AM, BN, CP concurrent <=> MB/MC × NC/NA × PA/PB = -1 |

An elementary proof results from noting that ratio NC/NA equals ratio of distances
from C and A to line BN.

Triangles BQA and BQC, with same base BQ, have then their areas in the same ratio.

That is : NC/NA = (BQC)/(BQA).

Similarily MB/MC = (AQB)/(AQC) and PA/PB = (CQA)/(CQB)

Hence MB/MC × NC/NA × PA/PB = 1 in absolute value,
and equals -1 taking the signs of ratios.

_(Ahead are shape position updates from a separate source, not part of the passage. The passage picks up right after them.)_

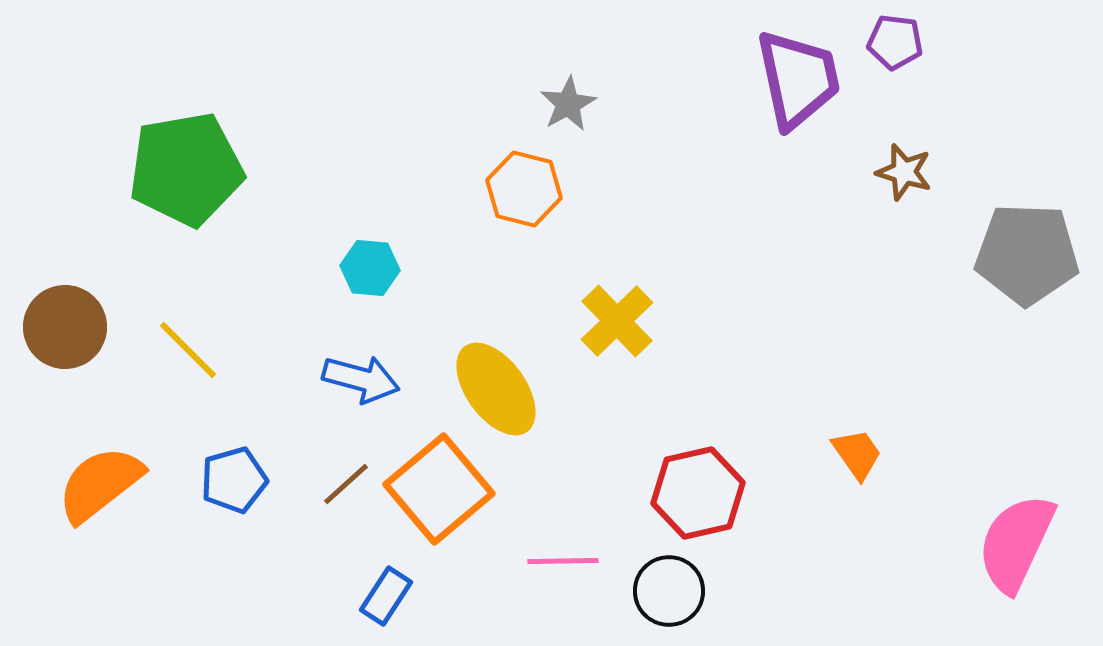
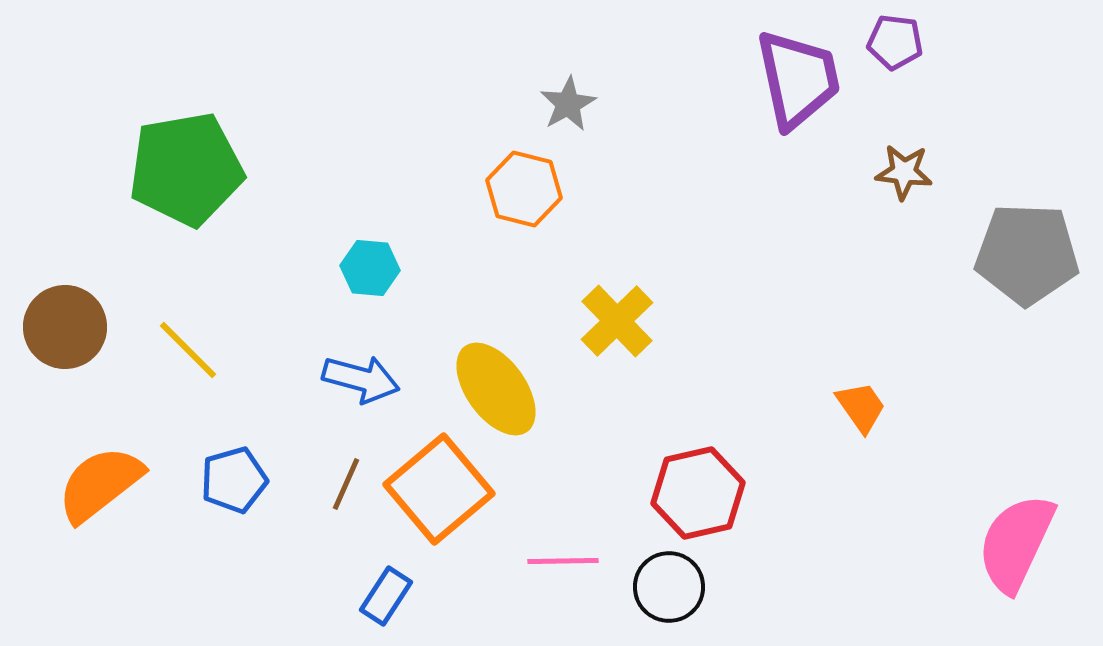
brown star: rotated 10 degrees counterclockwise
orange trapezoid: moved 4 px right, 47 px up
brown line: rotated 24 degrees counterclockwise
black circle: moved 4 px up
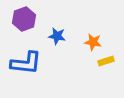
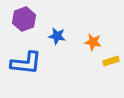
yellow rectangle: moved 5 px right
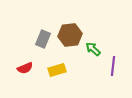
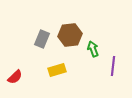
gray rectangle: moved 1 px left
green arrow: rotated 28 degrees clockwise
red semicircle: moved 10 px left, 9 px down; rotated 21 degrees counterclockwise
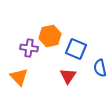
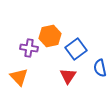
blue square: rotated 30 degrees clockwise
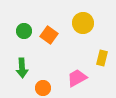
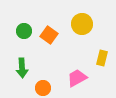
yellow circle: moved 1 px left, 1 px down
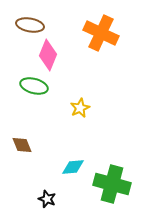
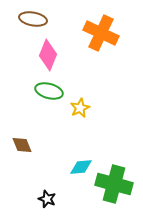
brown ellipse: moved 3 px right, 6 px up
green ellipse: moved 15 px right, 5 px down
cyan diamond: moved 8 px right
green cross: moved 2 px right
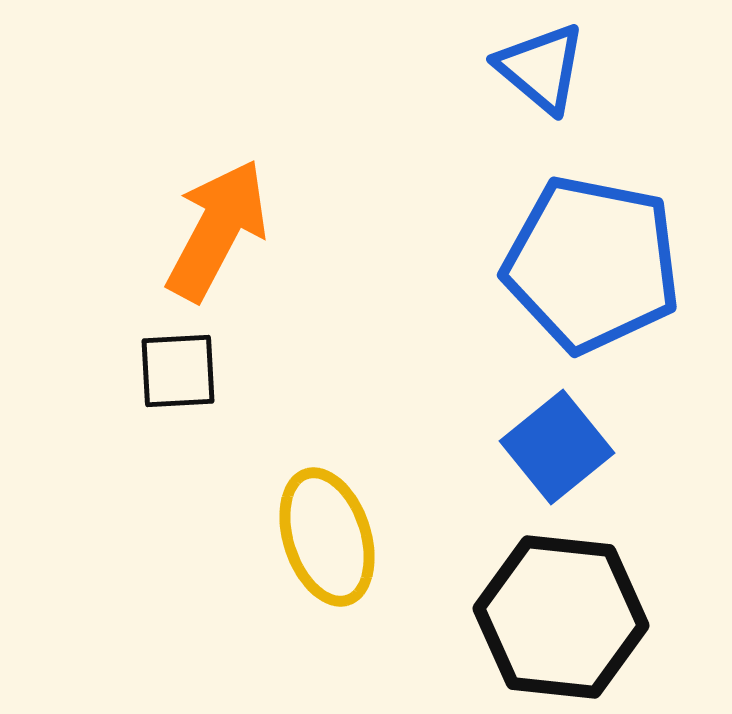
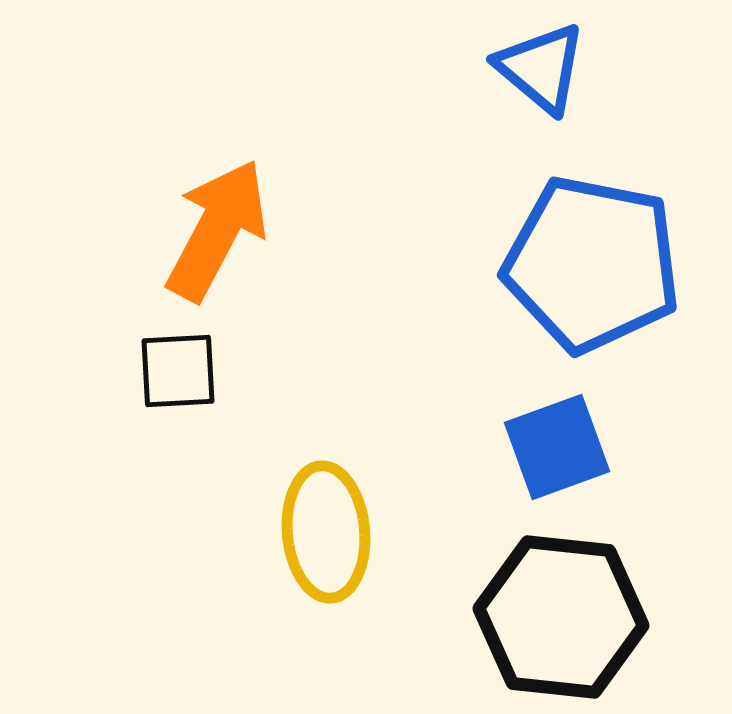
blue square: rotated 19 degrees clockwise
yellow ellipse: moved 1 px left, 5 px up; rotated 13 degrees clockwise
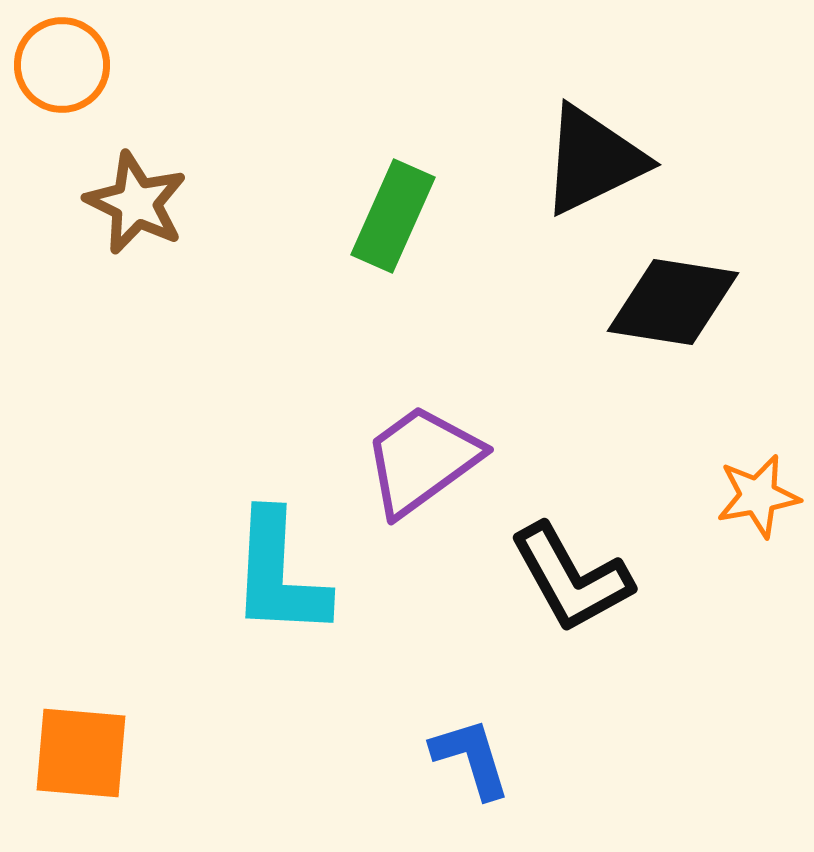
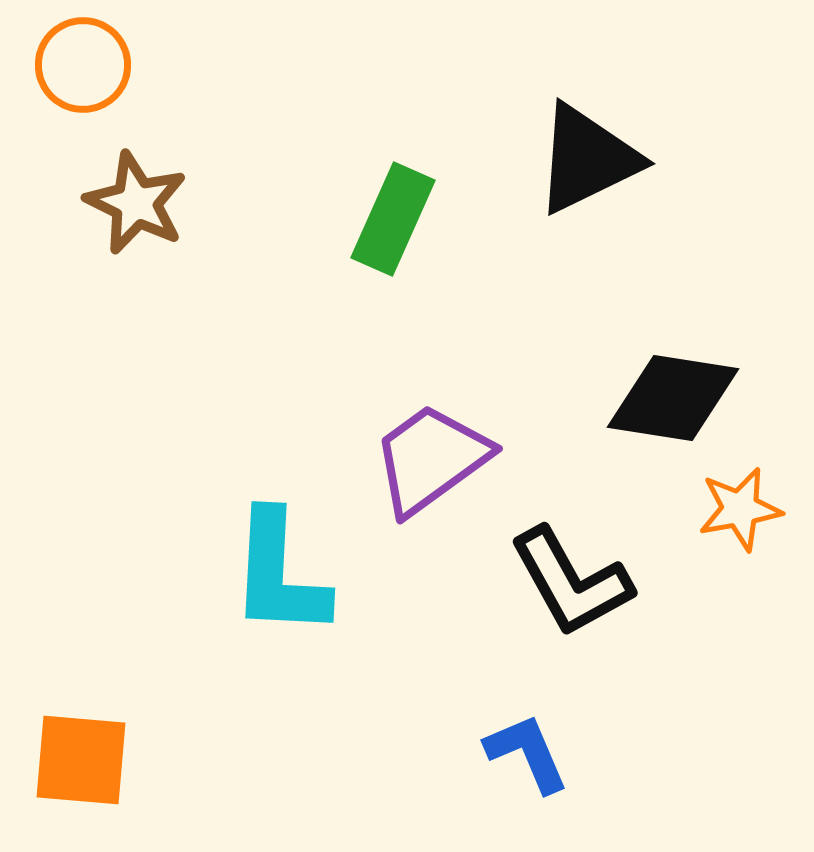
orange circle: moved 21 px right
black triangle: moved 6 px left, 1 px up
green rectangle: moved 3 px down
black diamond: moved 96 px down
purple trapezoid: moved 9 px right, 1 px up
orange star: moved 18 px left, 13 px down
black L-shape: moved 4 px down
orange square: moved 7 px down
blue L-shape: moved 56 px right, 5 px up; rotated 6 degrees counterclockwise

Conversly let P' the intersection point of AB and CQ, we get MB/MC × NC/NA × P'A/P'B = -1 from the direct theorem. Hence P'A/P'B = PA/PB then P and P' are the same point.

Application : Gergonne point, Nagel point

Given a triangle, its incircle touching the sides in M, N, P.

AP = AN, BP = BM and CM = CN, hence MB/MC × NC/NA × PA/PB = -1

Lines AM, BN and CP then intersect in one point : the Gergonne point.

Similarily with contact points of excircles.

From the length of common tangents we easily deduce AQ = BP, AR = PC and BR = QC

For instance AU = AV that is AB + BP = AC + CP = AC + (BC - BP) hence BP = (AC + BC - AB)/2

Similarily BA + AQ = BC + CQ = BC + (AC - AQ) hence AQ = (BC + AC - BA)/2, that is BP = AQ

Immediately results that AP, BQ and CR intersect in one point : the Nagel point.

Angle variant

Area of BQA = 1/2 BQ.BA.sin(QBA) and similarily for other triangles.

Finally results :

AM, BN, CP concurrent <=>
sin(NBA)/sin(NBC) × sin(PCB)/sin(PCA) × sin(MAC)/sin(MAB) = -1 |

Application : symmedians, Lemoine point

Let AM a median and AI the angle bissector of A, AU the symetric of the median from the angle bissector.
Lines AM and AU are said "isogonal" : angles BAU = MAC and also BAM = UAC.

AU is then called a "symmedian".

sin(UAB)/sin(UAC) = 1 / ( sin(MAB)/sin(MAC) ) hence

Lines AM... concurrent ⇔ lines AU... also concurrent.

Three lines are concurrent if and only if their isogonal are concurrent |

Specifically the symmedians intersect in one point : the Lemoine point.